▶ [Data for this task]:

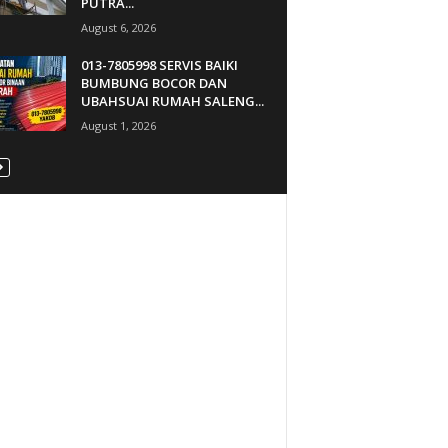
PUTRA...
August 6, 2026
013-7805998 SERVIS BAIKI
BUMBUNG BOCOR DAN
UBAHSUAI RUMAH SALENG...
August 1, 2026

▶ [Problem details]:
Give again the closing portion of the entries, from the line with "BUMBUNG BOCOR DAN" through the last line. Keep it exact and add nothing.

▶ [Solution to this exercise]:
BUMBUNG BOCOR DAN
UBAHSUAI RUMAH SALENG...
August 1, 2026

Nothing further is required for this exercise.